Algumas considerações quase finais
	Bem, ainda não é chegado o fim. A discussão sobre o tema da morte é de grande profundidade e é impossível esgotá-la em poucas laudas. Suponho que ainda preciso buscar experienciar mais para tentar me apropriar melhor das possibilidades de transcendência. Mas creio que toda a discussão levantada me auxiliou a manter a mente aberta para o que não é passível de compreensão acadêmica.
	É possível notar que aspetos sócio-culturais são significativos para a discussão sobre as formas de tentar entender o processo de morte. Ficou evidenciado que uma maior aceitação dela auxilia no processo de superação do egocentrismo e na busca de viver uma vida de forma mais intensa, com empatia e compaixão, fugindo ao viés ocidental de culpa e negação.
REFERÊNCIAS 
Castaneda, C. (1972). Viagem à ixtlan. Rio de Janeiro: Distribuidora Record.
Doore, G. (1992). Explorações contemporâneas da vida depois da morte. Editora Cultrix.
Grof, S. (1994). A mente holotrópica: novos conhecimentos sobre psicologia e pesquisa da consciência. Rio de Janeiro: Rocco, 95-114.
HUXLEY, A. (1945). A Filosofia Perene; tradução de Octávio Mendes Cajado. São Paulo: Cultrix.

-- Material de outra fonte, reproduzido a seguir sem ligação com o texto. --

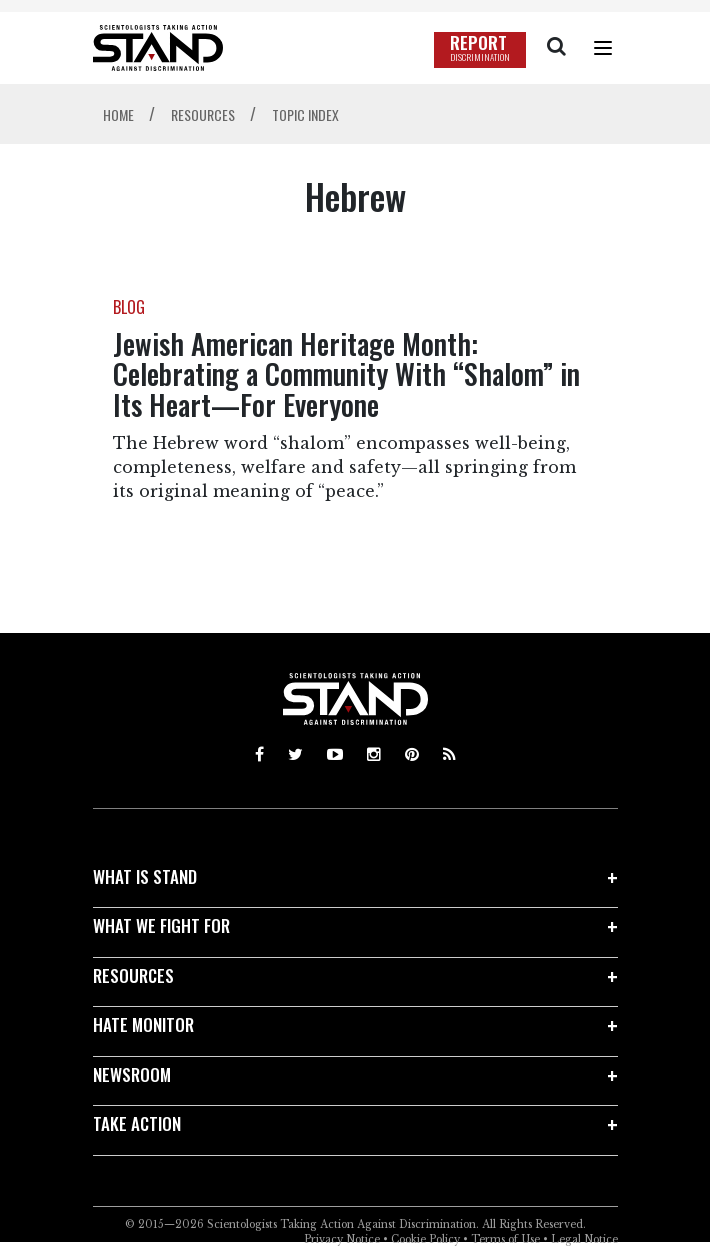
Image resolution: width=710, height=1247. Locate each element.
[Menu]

Parizi, V. G. (2006). Psicologia transpessoal: algumas notas sobre sua história, crítica e perspectivas. Psicologia Revista, 15(1), 109-128.
Auto-avaliação
	Confesso ter dificuldade em realizar uma auto-avaliação, mas entendo que é necessário para me auxiliar a refletir sobre o processo de mudança (aprendizado) que tive ao longo desse semestre. Acredito que disciplina me ajudou muito tanto a pensar na minha atuação profissional quanto na minha vida pessoal. Acredito que estive comprometido com a disciplina, e ainda preciso superar a timidez, transcendê-la para participar mais das discussões, não só como ouvinte mas também como interlocutor. 

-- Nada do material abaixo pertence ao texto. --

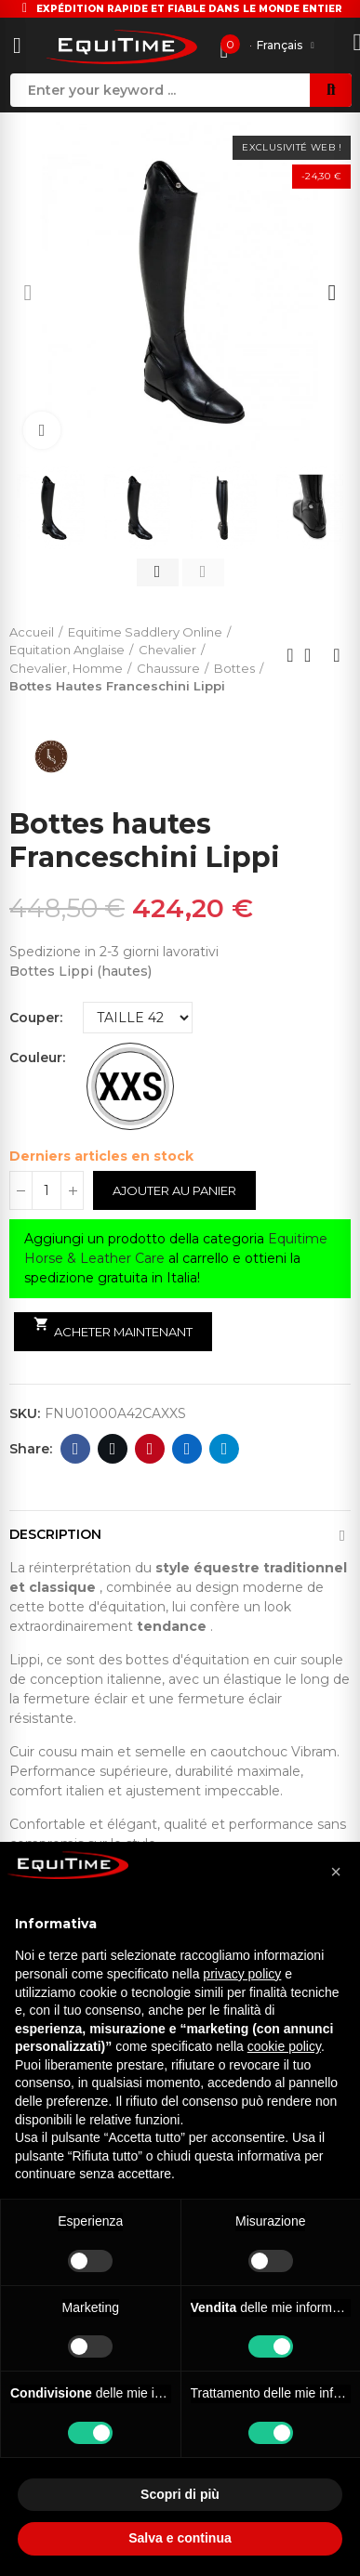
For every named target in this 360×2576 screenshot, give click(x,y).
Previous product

	Considero esse espaço da disciplina muito importante para não nos deixar cegar pelo ceticismo acadêmico. Saí dela com uma abertura muito mair para outras possibilidades e retomei meu interesse por assuntos que foram deixados de lado por mim durante a graduação e mestrado. Lembrei-me agora que preciso muito cuidar das questões espirituais, elas que sempre valorizei, mas que a tentativa de ser científico me afastou. Gostei muito da experiência, espero ter a oportunidade de emergir em, ou ao menos testemunhar, algum dos momentos que você (Varejão) exemplificou para nós.